TASK ITEM — Could you please write out the data shown below, exactly and in full?

THE RECORDS —
============================================================

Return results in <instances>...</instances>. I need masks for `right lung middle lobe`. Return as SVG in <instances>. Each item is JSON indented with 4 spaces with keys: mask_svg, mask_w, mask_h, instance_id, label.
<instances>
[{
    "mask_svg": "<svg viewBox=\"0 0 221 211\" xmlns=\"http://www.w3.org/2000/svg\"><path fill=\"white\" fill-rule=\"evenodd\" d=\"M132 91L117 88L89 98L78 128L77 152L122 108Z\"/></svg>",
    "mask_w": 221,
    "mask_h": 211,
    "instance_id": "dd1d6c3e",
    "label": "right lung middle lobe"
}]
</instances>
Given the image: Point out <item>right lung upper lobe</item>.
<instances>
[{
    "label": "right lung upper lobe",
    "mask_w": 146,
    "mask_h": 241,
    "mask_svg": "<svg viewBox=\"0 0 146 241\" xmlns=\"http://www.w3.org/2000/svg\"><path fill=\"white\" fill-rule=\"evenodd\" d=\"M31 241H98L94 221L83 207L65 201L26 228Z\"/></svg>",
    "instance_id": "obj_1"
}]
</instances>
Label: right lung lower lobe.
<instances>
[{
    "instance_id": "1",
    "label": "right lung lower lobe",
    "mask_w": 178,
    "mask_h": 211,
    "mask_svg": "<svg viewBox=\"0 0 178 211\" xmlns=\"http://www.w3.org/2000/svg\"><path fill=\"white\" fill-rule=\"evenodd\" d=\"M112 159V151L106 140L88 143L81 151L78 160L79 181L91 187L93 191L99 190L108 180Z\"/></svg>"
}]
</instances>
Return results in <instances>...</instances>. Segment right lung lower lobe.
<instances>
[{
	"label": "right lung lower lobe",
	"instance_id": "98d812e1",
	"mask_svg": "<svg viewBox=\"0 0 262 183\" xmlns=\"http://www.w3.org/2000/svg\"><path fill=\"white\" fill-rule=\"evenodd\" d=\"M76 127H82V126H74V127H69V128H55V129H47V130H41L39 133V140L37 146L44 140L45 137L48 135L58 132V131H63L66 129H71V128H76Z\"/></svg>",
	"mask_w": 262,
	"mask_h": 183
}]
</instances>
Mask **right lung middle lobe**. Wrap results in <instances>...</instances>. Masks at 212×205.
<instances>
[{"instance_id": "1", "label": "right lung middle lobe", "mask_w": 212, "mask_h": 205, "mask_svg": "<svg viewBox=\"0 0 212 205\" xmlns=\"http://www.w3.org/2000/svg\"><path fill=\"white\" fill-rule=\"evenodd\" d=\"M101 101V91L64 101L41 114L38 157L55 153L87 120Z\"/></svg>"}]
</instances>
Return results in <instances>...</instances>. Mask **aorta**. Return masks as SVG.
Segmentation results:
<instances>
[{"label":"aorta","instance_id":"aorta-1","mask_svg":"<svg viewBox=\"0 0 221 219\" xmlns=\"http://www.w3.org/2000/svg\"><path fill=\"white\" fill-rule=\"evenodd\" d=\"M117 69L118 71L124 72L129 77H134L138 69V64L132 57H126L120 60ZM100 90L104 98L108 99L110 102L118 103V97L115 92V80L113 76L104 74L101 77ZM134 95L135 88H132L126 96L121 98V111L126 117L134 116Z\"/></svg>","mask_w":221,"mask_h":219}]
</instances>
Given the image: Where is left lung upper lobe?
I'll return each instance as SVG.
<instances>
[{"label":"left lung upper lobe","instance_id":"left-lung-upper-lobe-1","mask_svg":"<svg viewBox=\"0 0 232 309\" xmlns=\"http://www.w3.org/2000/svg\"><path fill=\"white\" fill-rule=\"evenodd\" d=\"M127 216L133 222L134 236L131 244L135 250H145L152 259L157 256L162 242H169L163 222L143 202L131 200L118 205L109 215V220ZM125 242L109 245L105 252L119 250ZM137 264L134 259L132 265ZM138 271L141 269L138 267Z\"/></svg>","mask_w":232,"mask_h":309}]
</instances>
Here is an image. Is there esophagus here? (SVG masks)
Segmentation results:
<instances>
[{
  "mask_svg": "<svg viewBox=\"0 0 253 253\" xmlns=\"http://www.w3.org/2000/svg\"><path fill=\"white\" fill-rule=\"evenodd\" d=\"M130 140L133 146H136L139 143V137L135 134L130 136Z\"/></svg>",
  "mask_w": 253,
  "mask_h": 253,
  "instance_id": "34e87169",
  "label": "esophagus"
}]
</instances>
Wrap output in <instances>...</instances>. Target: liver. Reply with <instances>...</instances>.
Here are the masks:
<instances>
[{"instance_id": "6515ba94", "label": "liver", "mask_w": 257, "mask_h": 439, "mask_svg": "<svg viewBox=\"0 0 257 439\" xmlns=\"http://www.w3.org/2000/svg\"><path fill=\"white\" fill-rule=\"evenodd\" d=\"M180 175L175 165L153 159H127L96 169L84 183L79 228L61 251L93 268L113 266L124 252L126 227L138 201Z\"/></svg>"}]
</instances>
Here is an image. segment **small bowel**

============================================================

WORKED SOLUTION —
Return results in <instances>...</instances>. I need masks for `right lung middle lobe`. Return as SVG in <instances>. Each item is JSON indented with 4 spaces with keys: mask_svg, mask_w, mask_h, instance_id, label.
<instances>
[{
    "mask_svg": "<svg viewBox=\"0 0 221 211\" xmlns=\"http://www.w3.org/2000/svg\"><path fill=\"white\" fill-rule=\"evenodd\" d=\"M132 91L117 88L89 98L78 128L77 152L122 108Z\"/></svg>",
    "mask_w": 221,
    "mask_h": 211,
    "instance_id": "dd1d6c3e",
    "label": "right lung middle lobe"
}]
</instances>
Given the image: Point out <item>right lung upper lobe</item>.
<instances>
[{
    "label": "right lung upper lobe",
    "mask_w": 146,
    "mask_h": 241,
    "mask_svg": "<svg viewBox=\"0 0 146 241\" xmlns=\"http://www.w3.org/2000/svg\"><path fill=\"white\" fill-rule=\"evenodd\" d=\"M31 241H98L94 221L83 207L65 201L26 228Z\"/></svg>",
    "instance_id": "obj_1"
}]
</instances>
Label: right lung lower lobe.
<instances>
[{
    "instance_id": "1",
    "label": "right lung lower lobe",
    "mask_w": 178,
    "mask_h": 211,
    "mask_svg": "<svg viewBox=\"0 0 178 211\" xmlns=\"http://www.w3.org/2000/svg\"><path fill=\"white\" fill-rule=\"evenodd\" d=\"M112 159V151L106 140L88 143L81 151L78 160L79 181L91 187L93 191L99 190L108 180Z\"/></svg>"
}]
</instances>
Return results in <instances>...</instances>. Segment right lung lower lobe.
<instances>
[{
	"label": "right lung lower lobe",
	"instance_id": "98d812e1",
	"mask_svg": "<svg viewBox=\"0 0 262 183\" xmlns=\"http://www.w3.org/2000/svg\"><path fill=\"white\" fill-rule=\"evenodd\" d=\"M76 127H82V126H74V127H69V128H55V129H47V130H41L39 133V140L37 146L44 140L45 137L48 135L58 132V131H63L66 129H71V128H76Z\"/></svg>",
	"mask_w": 262,
	"mask_h": 183
}]
</instances>
Mask **right lung middle lobe**. Wrap results in <instances>...</instances>. Masks at 212×205.
<instances>
[{"instance_id": "1", "label": "right lung middle lobe", "mask_w": 212, "mask_h": 205, "mask_svg": "<svg viewBox=\"0 0 212 205\" xmlns=\"http://www.w3.org/2000/svg\"><path fill=\"white\" fill-rule=\"evenodd\" d=\"M101 101V91L64 101L41 114L38 157L55 153L87 120Z\"/></svg>"}]
</instances>
Return results in <instances>...</instances>. Mask **aorta**. Return masks as SVG.
Segmentation results:
<instances>
[{"label":"aorta","instance_id":"aorta-1","mask_svg":"<svg viewBox=\"0 0 221 219\" xmlns=\"http://www.w3.org/2000/svg\"><path fill=\"white\" fill-rule=\"evenodd\" d=\"M117 69L118 71L124 72L129 77H134L138 69V64L132 57H126L120 60ZM100 90L104 98L108 99L110 102L118 103V97L115 92V80L113 76L104 74L101 77ZM134 95L135 88H132L126 96L121 98V111L126 117L134 116Z\"/></svg>","mask_w":221,"mask_h":219}]
</instances>
Given the image: Where is left lung upper lobe?
I'll return each instance as SVG.
<instances>
[{"label":"left lung upper lobe","instance_id":"left-lung-upper-lobe-1","mask_svg":"<svg viewBox=\"0 0 232 309\" xmlns=\"http://www.w3.org/2000/svg\"><path fill=\"white\" fill-rule=\"evenodd\" d=\"M127 216L133 222L134 236L131 244L135 250H145L152 259L157 256L162 242H169L163 222L143 202L131 200L118 205L109 215V220ZM125 242L109 245L105 252L119 250ZM137 264L134 259L132 265ZM138 271L141 269L138 267Z\"/></svg>","mask_w":232,"mask_h":309}]
</instances>
Here is an image. Is there esophagus here? (SVG masks)
Segmentation results:
<instances>
[{
  "mask_svg": "<svg viewBox=\"0 0 253 253\" xmlns=\"http://www.w3.org/2000/svg\"><path fill=\"white\" fill-rule=\"evenodd\" d=\"M130 140L133 146H136L139 143V137L135 134L130 136Z\"/></svg>",
  "mask_w": 253,
  "mask_h": 253,
  "instance_id": "34e87169",
  "label": "esophagus"
}]
</instances>
Wrap output in <instances>...</instances>. Target: liver. Reply with <instances>...</instances>.
Here are the masks:
<instances>
[{"instance_id": "6515ba94", "label": "liver", "mask_w": 257, "mask_h": 439, "mask_svg": "<svg viewBox=\"0 0 257 439\" xmlns=\"http://www.w3.org/2000/svg\"><path fill=\"white\" fill-rule=\"evenodd\" d=\"M180 175L175 165L153 159H127L96 169L84 183L79 228L61 251L93 268L113 266L124 252L126 227L138 201Z\"/></svg>"}]
</instances>
Here is an image. segment **small bowel**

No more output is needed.